We prize assertiveness but it is often confused with aggression. The concepts are often used interchangeably but are very different things. In an assertive state we can stand our ground and make our point and still accept that another person doesn’t necessarily have to accept our view. We can be assertive and still be quite calm. On the other hand, aggression is all about making sure another person accepts our point of view. Aggression is all about force. It’s all about the fight. So if a person dominates a space and leaves no room for other opinions or for others to contribute that’s not confidence. It’s aggression or maybe even outright bullying.

Relaxation is the basis of elite performance

Book Cover: Unlock Your Confidence by Dr Gary WoodIn my workshops, first  I focus on relaxation. In a relaxed state we are able to access a broader range of emotional responses, skills and abilities. Professional athletes adopt a similar strategy. they begin by learning to take control of their own stress response. This doesn’t mean that they perform in a ‘semi-comatose’ state. They learn plenty of techniques to psych themselves up too. The point is that the cornerstone of elite performance is relaxation. This is what we build upon. So in my workshops, I invite people to take risks and have fun. I’m aways the first in the workshop to risk looking foolish. Usually by the mid-morning break, everyone in the group is chatting as though they are good friends. At least one person comments on that when I ask for feedback. They are surprised at how quickly the group forms. And for my part, I never cease to be amazed at how quickly people will grow and take risks if you provide the necessary conditions. Many of them have attended workshops and training courses where they have managed to get through the whole day without learning anyone’s name. That never happens in my workshops.

Fear and respect are not the same

We all learn more efficiently when we are relaxed and amongst a group of like-minded people, not when we are stressed in a group of (hostile) strangers. This is the basis of my confidence-karma approach, that is, we build confidence in ourselves as we pass it on to others. We begin by relaxing ourselves and then focusing on putting others at ease.  The most frequent challenge I get to this approach is from managers who question whether they will get respect if they ‘try to be everyone’s friend’. Nowhere in my book or workshop do I suggest we should try to be everyone’s friend. Being a boss and focusing on putting people at ease do not have to be mutually exclusive. It’s common amongst managers to confuse fear and respect. Respect is earned and fear can be overcome.
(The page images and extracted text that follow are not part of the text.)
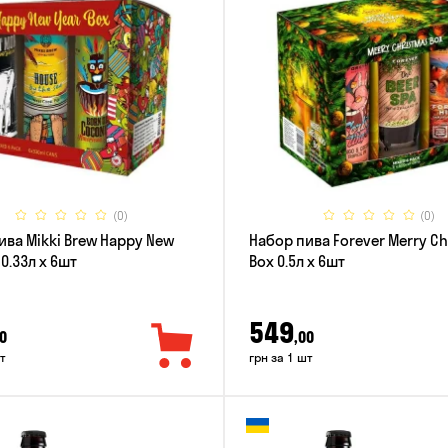
(0)
(0)
ива Mikki Brew Happy New
Набор пива Forever Merry C
 0.33л x 6шт
Box 0.5л x 6шт
549
0
,00
т
грн за 1 шт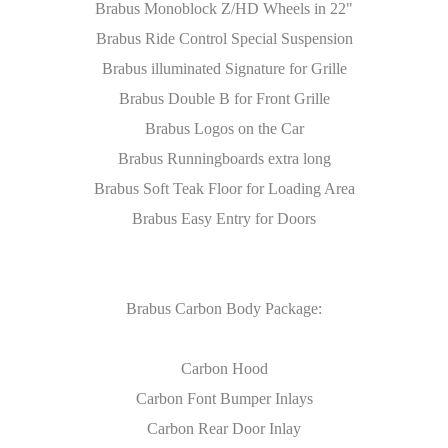
Brabus Monoblock Z/HD Wheels in 22"
Brabus Ride Control Special Suspension
Brabus illuminated Signature for Grille
Brabus Double B for Front Grille
Brabus Logos on the Car
Brabus Runningboards extra long
Brabus Soft Teak Floor for Loading Area
Brabus Easy Entry for Doors
Brabus Carbon Body Package:
Carbon Hood
Carbon Font Bumper Inlays
Carbon Rear Door Inlay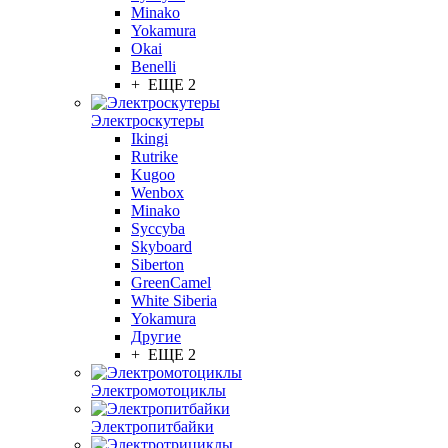
Minako
Yokamura
Okai
Benelli
+ ЕЩЕ 2
Электроскутеры
Ikingi
Rutrike
Kugoo
Wenbox
Minako
Syccyba
Skyboard
Siberton
GreenCamel
White Siberia
Yokamura
Другие
+ ЕЩЕ 2
Электромотоциклы
Электропитбайки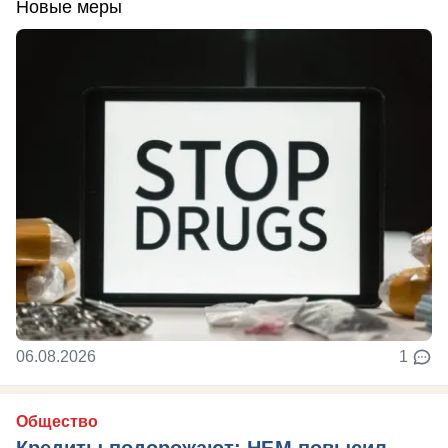
Новые меры
06.08.2026
1
Общество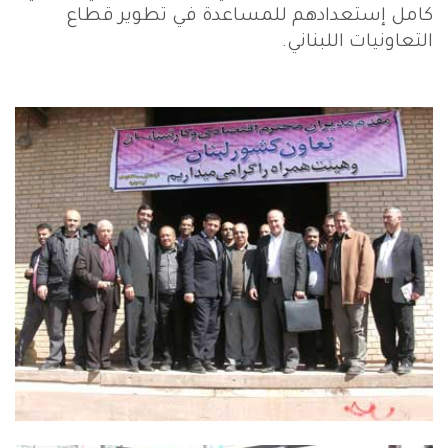
كامل إستعدادهم للمساعدة في تطوير قطاع
التعاونيات اللبناني.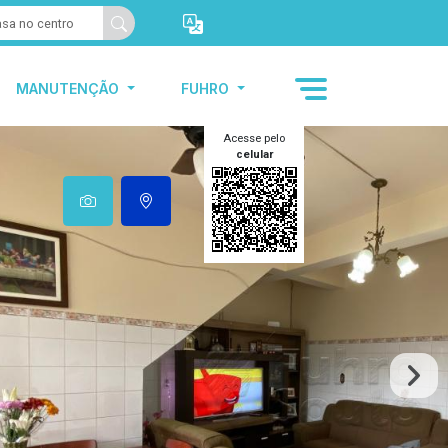
MANUTENÇÃO
FUHRO
Acesse pelo
celular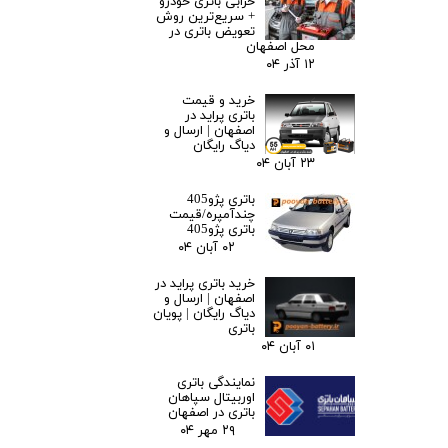
خرابی باتری خودرو
+ سریع‌ترین روش
تعویض باتری در
محل اصفهان
۱۲ آذر ۰۴
خرید و قیمت
باتری پراید در
اصفهان | ارسال و
دیاگ رایگان
۲۳ آبان ۰۴
باتری پژو405
چندآمپره/قیمت
باتری پژو405
۰۲ آبان ۰۴
خرید باتری پراید در
اصفهان | ارسال و
دیاگ رایگان | پویان
باتری
۰۱ آبان ۰۴
نمایندگی باتری
اوربیتال سپاهان
باتری در اصفهان
۲۹ مهر ۰۴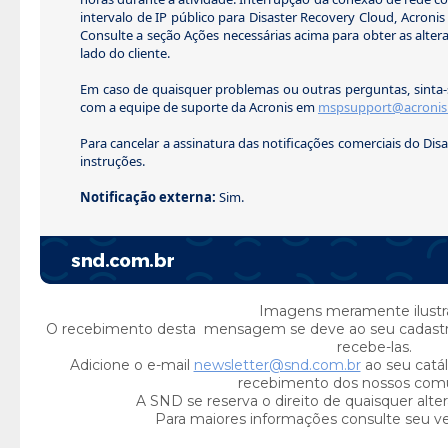
intervalo de IP público para Disaster Recovery Cloud, Acronis
Consulte a seção Ações necessárias acima para obter as alter
lado do cliente.
Em caso de quaisquer problemas ou outras perguntas, sinta-
com a equipe de suporte da Acronis em
mspsupport@acronis
Para cancelar a assinatura das notificações comerciais do Disa
instruções.
Notificação externa:
Sim.
Imagens meramente ilustra
O recebimento desta mensagem se deve ao seu cadast
recebe-las.
Adicione o e-mail
newsletter@snd.com.br
ao seu catál
recebimento dos nossos com
A SND se reserva o direito de quaisquer alte
Para maiores informações consulte seu v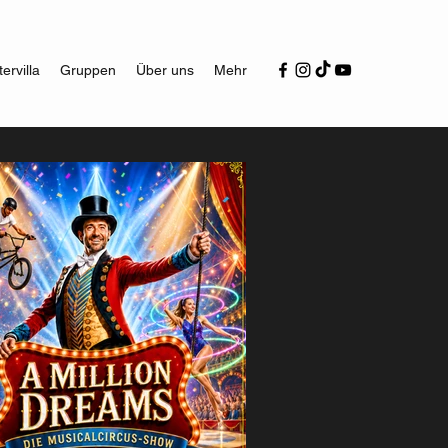
ervilla
Gruppen
Über uns
Mehr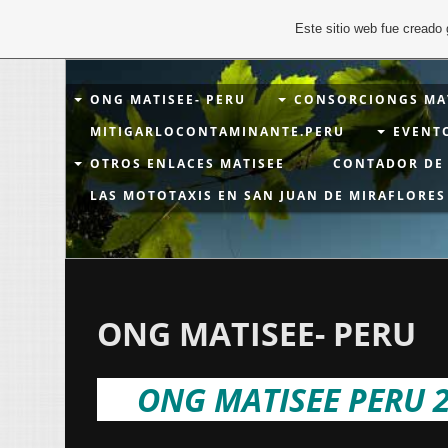
Este sitio web fue creado
ONG MATISEE- PERU
CONSORCIONGS MAT
MITIGARLOCONTAMINANTE.PERU
EVENT
OTROS ENLACES MATISEE
CONTADOR DE 
LAS MOTOTAXIS EN SAN JUAN DE MIRAFLORES
ONG MATISEE- PERU
ONG MATISEE PERU 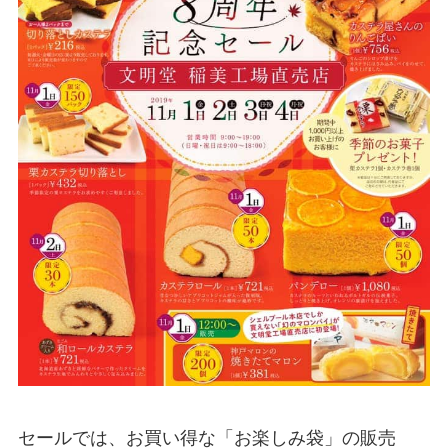
セールでは、お買い得な「お楽しみ袋」の販売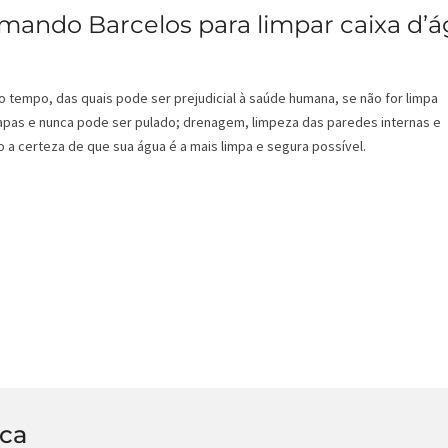
mando Barcelos para limpar caixa d’
o tempo, das quais pode ser prejudicial à saúde humana, se não for limpa
pas e nunca pode ser pulado; drenagem, limpeza das paredes internas e
 a certeza de que sua água é a mais limpa e segura possível.
ica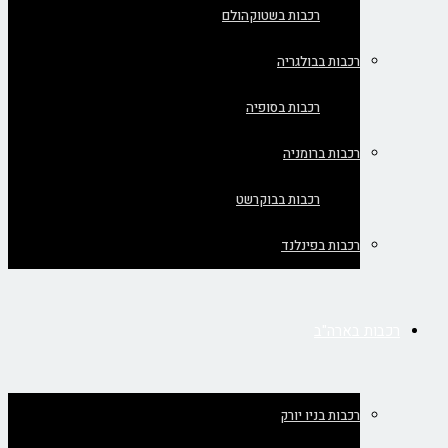
רכבות בשטוקהולם
רכבות בבולגריה
רכבות בסופיה
רכבות ברומניה
רכבות בבוקרשט
רכבות בפינלנד
רכבות בארה"ב
רכבות בניו יורק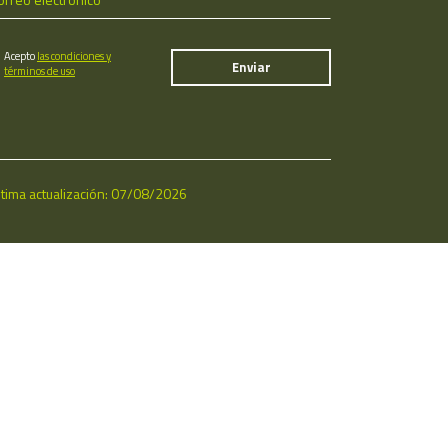
Acepto
las condiciones y
términos de uso
ltima actualización: 07/08/2026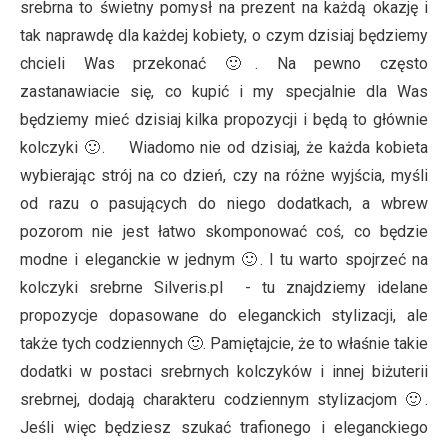
srebrna to świetny pomysł na prezent na każdą okazję i
tak naprawdę dla każdej kobiety, o czym dzisiaj będziemy
chcieli Was przekonać 🙂. Na pewno często
zastanawiacie się, co kupić i my specjalnie dla Was
będziemy mieć dzisiaj kilka propozycji i będą to głównie
kolczyki 🙂. Wiadomo nie od dzisiaj, że każda kobieta
wybierając strój na co dzień, czy na różne wyjścia, myśli
od razu o pasujących do niego dodatkach, a wbrew
pozorom nie jest łatwo skomponować coś, co będzie
modne i eleganckie w jednym 🙂. I tu warto spojrzeć na
kolczyki srebrne Silveris.pl - tu znajdziemy idelane
propozycje dopasowane do eleganckich stylizacji, ale
także tych codziennych 🙂. Pamiętajcie, że to właśnie takie
dodatki w postaci srebrnych kolczyków i innej biżuterii
srebrnej, dodają charakteru codziennym stylizacjom 🙂.
Jeśli więc będziesz szukać trafionego i eleganckiego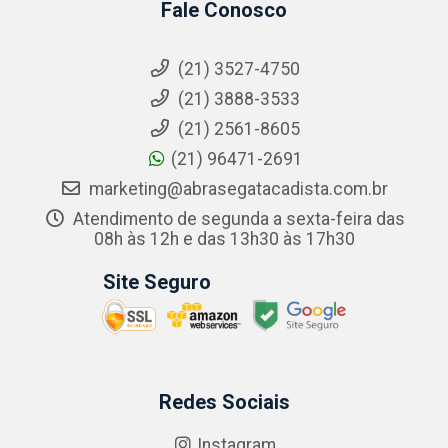
Fale Conosco
(21) 3527-4750
(21) 3888-3533
(21) 2561-8605
(21) 96471-2691
marketing@abrasegatacadista.com.br
Atendimento de segunda a sexta-feira das
08h às 12h e das 13h30 às 17h30
Site Seguro
Redes Sociais
Instagram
You will get a lot of respect from being a person who empowers others.

No such thing as ‘too much confidence’ with the Confidence-Karma approach

So that’s why according to my approach, there is no such thing as over-confidence or too much confidence. Confidence people bring out the best in others, they don’t scare them into submission.

If you liked this post, please use the ‘like’ and buttons below and pass on the message to others or check out Gary’s other posts about confidence

Links:

Confidence Mapping – Using Your Confidence Highs to Deal with the Lows

So often we talk about confidence as an ‘all-or-nothing’ quality. Taking this black-and-white view distorts our perceptions. Some people who are less self-assured, or with lower self-esteem describe themselves as having ‘no confidence’. But is there any such thing as zero confidence? Doesn’t it fluctuate depending on our mood, where we are and who we are with? There’s a lot of life lived out in the ‘excluded middle’, the bit between the polar opposites of ‘zero’ and ‘total’.

In my workshops I ask people to rate their general confidence on a scale from zero to ten, where zero equals ‘no confidence at all’ and ten equals supreme confidence. Some people choose zero. However, if I add a bit more detail about what zero means, I can immediately create a shift for them. I usually ask them to think of the last successful thing they accomplished, however small. Sometimes I am met with blank looks and ‘no, nothing’. However, I ask them how they managed to get to the workshop? They begin to see that confidence must have been involved. When we view the world through black-and-white filters, a great deal of detail is lost.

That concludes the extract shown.